Not a single one of my LSE students reads the Economist. That may be down to the selection bias of people wanting to take my course on activism, but I think they’re missing out. If, like me, you’re liberal on social issues, sceptical on economic laissez faire, and just plain confused on politics, then at least read the Economist, which is consistently liberal across all of them, for the social and political stuff.
Case in point – its fascinating recent Africa and geopolitics briefing. Some excerpts.
‘More than 320 embassies or consulates were opened in Africa between 2010 and 2016. Turkey alone opened 26 (see maps). Foreign leaders are supporting the diplomatic push. This year Vladimir Putin, the Russian president, is set to host the first Russia-Africa summit, a tribute act to the triennial Forum on Africa-China Co-operation (FOCAC), in Beijing. Hosted by President Xi Jinping, last year’s FOCAC attracted more African leaders than the annual meeting of the UN General Assembly. Japan and Britain are also hosting gatherings in the coming months.
When not hosting African politicians, foreign leaders are visiting them. China’s top officials made 79 visits to Africa in the decade up to 2018. Since 2008 Turkey’s leader, Recep Tayyip Erdogan, has paid more than 30 visits to African countries, most of them sub-Saharan. Emmanuel Macron has visited the continent nine times since becoming president of France in 2017; Narendra Modi has visited eight African countries during his five years in power in India. But not all are so keen. Kanye West and Kim Kardashian have visited more African leaders than has Mr Trump, who has yet to set foot on the continent.
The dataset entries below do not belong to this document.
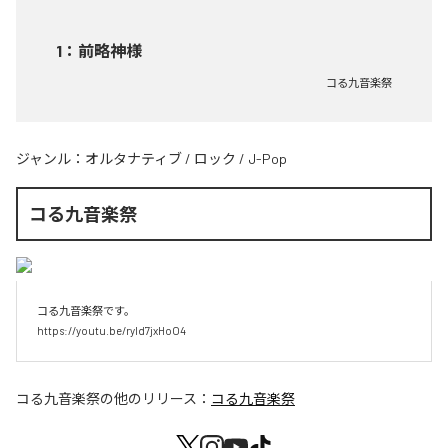
1
：
前略神様
コる九音楽祭
ジャンル：
オルタナティブ
/
ロック
/
J-Pop
コる九音楽祭
コる九音楽祭です。

https://youtu.be/ryId7jxHoO4
コる九音楽祭
の他のリリース：
コる九音楽祭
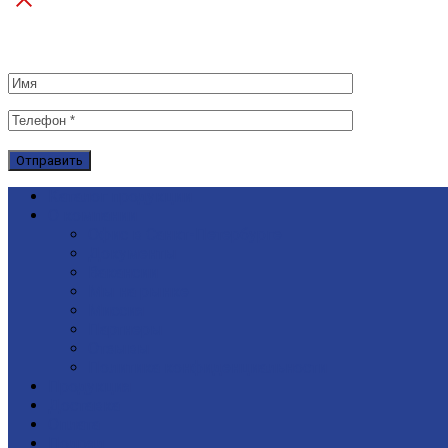
Каталог продукции
О компании
Офис в Санкт-Петербурге
Документы
Вакансии
Мы на рынке
Миссия
Партнеры
Отзывы
Политика конфиденциальности
Продукция
Доставка
Оплата
Подряд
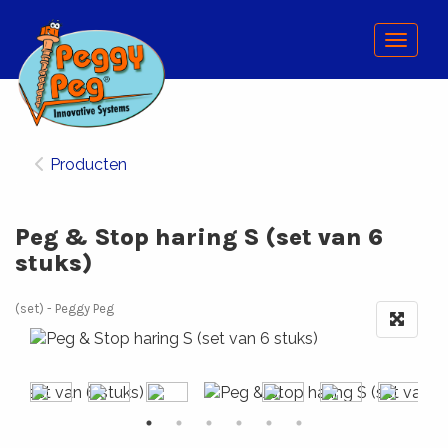
Menu
Producten
Peg & Stop haring S (set van 6
stuks)
(set)
Peggy Peg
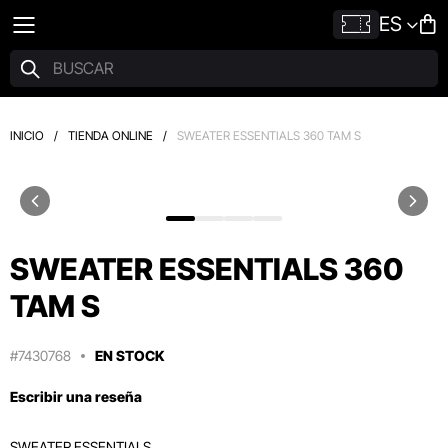
ES
INICIO
/
TIENDA ONLINE
/
SWEATER ESSENTIALS 360 TAM S
SWEATER ESSENTIALS 360
TAM S
#7430768
EN STOCK
Escribir una reseña
SWEATER ESSENTIALS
Such visits and summits are in part efforts to make use of Africa’s diplomatic clout. Its 54 nations make up more than a quarter of the UN General Assembly and by custom it always has three of the 15 non-permanent seats on the Security Council. China has persuaded nearly every African state to ditch diplomatic recognition of Taiwan; only eSwatini (formerly Swaziland) remains to be swayed. Russia has petitioned African politicians over its claims to Crimea; 28 African countries abstained on a General Assembly motion condemning the annexation. Israel has sought recognition of Jerusalem as its capital, and now has Togo on its side.
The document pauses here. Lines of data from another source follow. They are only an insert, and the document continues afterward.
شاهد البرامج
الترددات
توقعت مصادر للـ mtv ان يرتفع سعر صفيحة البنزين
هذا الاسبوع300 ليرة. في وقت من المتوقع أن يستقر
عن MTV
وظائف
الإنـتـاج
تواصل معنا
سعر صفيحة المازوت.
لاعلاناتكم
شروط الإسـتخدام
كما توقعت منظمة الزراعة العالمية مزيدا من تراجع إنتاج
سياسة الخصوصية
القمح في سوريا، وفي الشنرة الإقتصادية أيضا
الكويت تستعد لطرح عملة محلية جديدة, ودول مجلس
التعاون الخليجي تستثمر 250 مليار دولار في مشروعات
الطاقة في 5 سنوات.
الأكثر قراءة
Military ties are strengthening alongside the diplomatic ones. The Horn of Africa has become part of the broader competition between Saudi Arabia and the United Arab Emirates (UAE) on one side and Iran, Qatar and Turkey on the other. In 2017 Turkey built its largest overseas military base, and its first in Africa, in Somalia. Saudi Arabia and the UAE have launched attacks into Yemen from their positions in the Horn. Saudi Arabia has also recruited soldiers from Sudan, some of them children. It is also thought to be keen to open a base in Djibouti; the UAE is set to open a new one in neighbouring Somaliland.
China’s military influence stretches well beyond the base in Djibouti. Last year the People’s Liberation Army (PLA) conducted exercises in Cameroon, Gabon, Ghana and Nigeria. Chinese popular culture celebrates Africa as a place for derring-do. In 2017 “Wolf Warrior 2”, a film in which Chinese special forces save beleaguered doctors in Africa, set new records at the box office. “Peacekeeping Infantry Battalion”, a television show, celebrates China’s role as a provider of blue helmets. The country fields more UN peacekeepers than any of the Security Council’s other four permanent members, most of them in the Democratic Republic of Congo, Mali, South Sudan and Sudan.
This interest in peace goes hand in hand with a brisk business in arms; China sells more weapons in sub-Saharan Africa than any other nation. Chinese expansion has worried other Asian powers. Japan is enlarging its base in Djibouti. India is developing a network of radar and listening posts around the Indian Ocean, though plans for a base in the Seychelles were blocked by the archipelago last year. In March the Indian army will host its first military exercises with a number of African countries, including Tanzania, Kenya and South Africa.
Keeping up with the Joneses is not the only reason for military involvement. European countries are stepping up their presence in the Sahel, the arid region on the southern edge of the Sahara desert, aiming both to quell Islamic terrorism and stem the flow of migrants to Europe.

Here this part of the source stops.